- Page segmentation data

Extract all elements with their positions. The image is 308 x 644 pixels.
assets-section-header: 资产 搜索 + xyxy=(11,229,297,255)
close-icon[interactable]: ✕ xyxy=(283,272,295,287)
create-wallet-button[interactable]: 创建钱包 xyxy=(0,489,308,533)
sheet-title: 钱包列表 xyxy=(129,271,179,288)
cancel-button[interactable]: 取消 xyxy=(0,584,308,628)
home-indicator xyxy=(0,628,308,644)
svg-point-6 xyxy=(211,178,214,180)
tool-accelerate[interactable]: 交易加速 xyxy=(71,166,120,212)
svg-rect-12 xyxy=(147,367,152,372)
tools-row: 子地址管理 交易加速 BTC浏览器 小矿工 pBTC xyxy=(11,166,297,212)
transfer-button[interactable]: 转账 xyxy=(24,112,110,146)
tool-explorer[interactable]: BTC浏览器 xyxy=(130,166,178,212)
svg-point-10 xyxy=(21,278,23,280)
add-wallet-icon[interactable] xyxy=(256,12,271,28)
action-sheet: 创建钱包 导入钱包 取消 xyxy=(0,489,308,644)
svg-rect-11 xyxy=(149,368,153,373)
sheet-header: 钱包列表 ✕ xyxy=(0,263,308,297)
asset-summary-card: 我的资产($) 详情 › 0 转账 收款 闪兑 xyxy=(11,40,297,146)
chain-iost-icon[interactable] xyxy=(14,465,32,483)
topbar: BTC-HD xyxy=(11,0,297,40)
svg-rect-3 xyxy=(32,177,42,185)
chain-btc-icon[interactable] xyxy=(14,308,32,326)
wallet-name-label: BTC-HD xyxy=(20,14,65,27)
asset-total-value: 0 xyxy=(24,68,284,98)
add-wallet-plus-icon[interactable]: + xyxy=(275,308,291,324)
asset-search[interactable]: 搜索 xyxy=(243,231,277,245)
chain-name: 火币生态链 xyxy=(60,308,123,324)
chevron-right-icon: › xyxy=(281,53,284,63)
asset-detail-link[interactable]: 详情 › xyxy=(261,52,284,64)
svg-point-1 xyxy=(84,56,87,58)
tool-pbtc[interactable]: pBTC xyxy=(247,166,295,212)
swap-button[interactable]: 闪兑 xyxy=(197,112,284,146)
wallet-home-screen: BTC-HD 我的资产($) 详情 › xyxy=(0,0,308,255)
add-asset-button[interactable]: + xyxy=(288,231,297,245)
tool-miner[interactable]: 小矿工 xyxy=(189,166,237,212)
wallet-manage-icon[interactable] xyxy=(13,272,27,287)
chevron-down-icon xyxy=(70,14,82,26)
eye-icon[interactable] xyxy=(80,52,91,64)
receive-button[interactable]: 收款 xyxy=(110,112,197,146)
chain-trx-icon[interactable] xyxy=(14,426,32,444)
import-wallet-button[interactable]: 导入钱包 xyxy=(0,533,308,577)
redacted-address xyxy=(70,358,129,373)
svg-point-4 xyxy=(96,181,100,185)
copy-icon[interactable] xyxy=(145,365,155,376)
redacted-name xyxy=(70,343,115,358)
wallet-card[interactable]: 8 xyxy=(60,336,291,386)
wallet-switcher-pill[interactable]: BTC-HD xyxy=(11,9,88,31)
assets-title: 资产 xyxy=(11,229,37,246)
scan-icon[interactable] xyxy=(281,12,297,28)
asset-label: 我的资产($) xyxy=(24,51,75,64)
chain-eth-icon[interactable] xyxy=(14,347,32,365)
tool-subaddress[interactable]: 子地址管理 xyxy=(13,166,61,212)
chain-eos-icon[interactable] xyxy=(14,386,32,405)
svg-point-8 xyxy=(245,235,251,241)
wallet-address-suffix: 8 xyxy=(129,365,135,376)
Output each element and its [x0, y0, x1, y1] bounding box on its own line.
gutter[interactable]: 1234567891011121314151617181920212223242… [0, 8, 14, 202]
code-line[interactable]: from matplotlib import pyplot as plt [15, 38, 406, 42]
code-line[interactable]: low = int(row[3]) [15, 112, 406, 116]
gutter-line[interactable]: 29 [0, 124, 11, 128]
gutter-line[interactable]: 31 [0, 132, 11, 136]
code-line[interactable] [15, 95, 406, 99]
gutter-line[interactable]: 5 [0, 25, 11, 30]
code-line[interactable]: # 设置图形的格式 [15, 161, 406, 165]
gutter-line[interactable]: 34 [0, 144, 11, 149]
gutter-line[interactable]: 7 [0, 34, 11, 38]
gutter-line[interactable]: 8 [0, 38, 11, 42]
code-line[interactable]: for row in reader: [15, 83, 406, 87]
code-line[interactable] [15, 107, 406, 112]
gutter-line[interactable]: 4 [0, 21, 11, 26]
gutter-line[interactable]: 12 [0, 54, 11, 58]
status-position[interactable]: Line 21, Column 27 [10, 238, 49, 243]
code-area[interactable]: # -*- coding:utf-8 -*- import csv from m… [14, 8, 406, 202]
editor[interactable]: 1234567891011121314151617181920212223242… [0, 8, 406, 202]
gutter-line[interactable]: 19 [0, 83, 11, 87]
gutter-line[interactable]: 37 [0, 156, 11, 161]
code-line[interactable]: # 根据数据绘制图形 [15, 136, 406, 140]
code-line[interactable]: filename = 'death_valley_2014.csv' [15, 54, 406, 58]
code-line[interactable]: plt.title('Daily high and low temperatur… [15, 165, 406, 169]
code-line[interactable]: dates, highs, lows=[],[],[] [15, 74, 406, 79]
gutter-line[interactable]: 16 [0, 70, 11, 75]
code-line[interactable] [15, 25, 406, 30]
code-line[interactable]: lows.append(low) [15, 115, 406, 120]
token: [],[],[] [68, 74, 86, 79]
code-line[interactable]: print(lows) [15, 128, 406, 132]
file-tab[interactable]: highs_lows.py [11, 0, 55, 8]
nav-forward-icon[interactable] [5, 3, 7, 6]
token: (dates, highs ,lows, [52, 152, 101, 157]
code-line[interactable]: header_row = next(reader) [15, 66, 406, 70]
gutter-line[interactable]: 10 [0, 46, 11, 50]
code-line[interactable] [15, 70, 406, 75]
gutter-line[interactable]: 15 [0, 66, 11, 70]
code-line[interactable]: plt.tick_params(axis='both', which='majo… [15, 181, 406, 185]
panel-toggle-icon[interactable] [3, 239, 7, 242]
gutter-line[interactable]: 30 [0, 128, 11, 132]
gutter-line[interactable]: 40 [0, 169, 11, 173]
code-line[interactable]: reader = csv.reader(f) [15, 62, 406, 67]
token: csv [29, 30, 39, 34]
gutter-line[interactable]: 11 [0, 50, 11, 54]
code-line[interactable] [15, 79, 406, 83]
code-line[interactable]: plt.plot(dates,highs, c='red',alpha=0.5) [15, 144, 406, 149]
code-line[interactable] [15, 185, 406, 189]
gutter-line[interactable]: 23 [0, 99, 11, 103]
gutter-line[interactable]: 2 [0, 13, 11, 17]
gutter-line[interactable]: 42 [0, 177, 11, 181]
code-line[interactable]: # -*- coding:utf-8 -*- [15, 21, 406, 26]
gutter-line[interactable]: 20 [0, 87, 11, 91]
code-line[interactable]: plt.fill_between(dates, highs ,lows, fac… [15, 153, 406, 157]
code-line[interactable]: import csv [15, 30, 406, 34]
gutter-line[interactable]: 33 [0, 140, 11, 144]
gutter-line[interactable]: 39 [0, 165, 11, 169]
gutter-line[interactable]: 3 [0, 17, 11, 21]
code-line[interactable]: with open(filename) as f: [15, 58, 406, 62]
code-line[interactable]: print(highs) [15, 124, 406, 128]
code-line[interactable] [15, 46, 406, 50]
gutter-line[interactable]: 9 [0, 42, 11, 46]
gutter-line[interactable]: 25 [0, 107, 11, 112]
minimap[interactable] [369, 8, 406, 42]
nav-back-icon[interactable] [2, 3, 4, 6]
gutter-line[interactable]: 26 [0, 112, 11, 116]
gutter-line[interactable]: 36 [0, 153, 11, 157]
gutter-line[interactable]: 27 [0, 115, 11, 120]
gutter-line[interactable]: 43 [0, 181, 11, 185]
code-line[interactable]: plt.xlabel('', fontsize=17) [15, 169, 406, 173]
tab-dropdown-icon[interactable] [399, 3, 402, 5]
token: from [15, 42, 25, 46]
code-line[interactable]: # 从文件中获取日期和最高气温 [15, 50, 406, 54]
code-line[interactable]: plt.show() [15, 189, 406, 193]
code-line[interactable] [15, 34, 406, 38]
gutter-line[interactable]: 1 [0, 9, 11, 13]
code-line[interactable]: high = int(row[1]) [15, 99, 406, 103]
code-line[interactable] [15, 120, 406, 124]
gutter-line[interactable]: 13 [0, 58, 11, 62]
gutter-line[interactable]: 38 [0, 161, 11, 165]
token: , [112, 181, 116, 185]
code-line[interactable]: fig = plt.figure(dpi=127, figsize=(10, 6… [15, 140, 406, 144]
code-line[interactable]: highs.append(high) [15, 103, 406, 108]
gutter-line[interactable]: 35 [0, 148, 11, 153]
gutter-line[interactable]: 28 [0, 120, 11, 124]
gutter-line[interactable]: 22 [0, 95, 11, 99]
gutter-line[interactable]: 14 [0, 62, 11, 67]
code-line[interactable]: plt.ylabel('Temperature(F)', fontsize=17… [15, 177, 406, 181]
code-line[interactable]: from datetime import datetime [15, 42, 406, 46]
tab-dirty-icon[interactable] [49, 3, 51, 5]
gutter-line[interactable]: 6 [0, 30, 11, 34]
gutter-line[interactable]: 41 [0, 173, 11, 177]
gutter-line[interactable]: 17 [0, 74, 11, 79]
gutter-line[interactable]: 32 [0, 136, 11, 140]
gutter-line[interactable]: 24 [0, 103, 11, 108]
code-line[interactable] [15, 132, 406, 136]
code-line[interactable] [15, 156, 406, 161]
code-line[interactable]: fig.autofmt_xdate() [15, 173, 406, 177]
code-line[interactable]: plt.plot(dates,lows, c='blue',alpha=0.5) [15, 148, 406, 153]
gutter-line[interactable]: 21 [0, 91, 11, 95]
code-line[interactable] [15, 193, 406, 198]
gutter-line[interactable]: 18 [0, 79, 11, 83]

- TO DO
Search the entries for the word "reader" and copy every line that has it.

- WRITTEN ANSWER
code-line[interactable]: for row in reader: [15, 83, 406, 87]
code-line[interactable]: header_row = next(reader) [15, 66, 406, 70]
code-line[interactable]: reader = csv.reader(f) [15, 62, 406, 67]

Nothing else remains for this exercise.